WHAT TO PRODUCE: Each line holding the word "instances" must appear in the answer, copied from the entries.

Saved entries:
+---+
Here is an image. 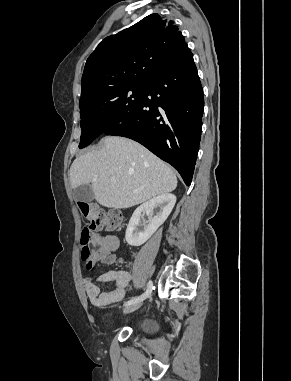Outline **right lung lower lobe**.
Returning a JSON list of instances; mask_svg holds the SVG:
<instances>
[{
	"label": "right lung lower lobe",
	"instance_id": "obj_1",
	"mask_svg": "<svg viewBox=\"0 0 291 381\" xmlns=\"http://www.w3.org/2000/svg\"><path fill=\"white\" fill-rule=\"evenodd\" d=\"M204 97L187 47L146 83L137 110L104 134L133 139L171 164L190 185L199 149Z\"/></svg>",
	"mask_w": 291,
	"mask_h": 381
}]
</instances>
+---+
YOUR SOLUTION:
Returning a JSON list of instances; mask_svg holds the SVG:
<instances>
</instances>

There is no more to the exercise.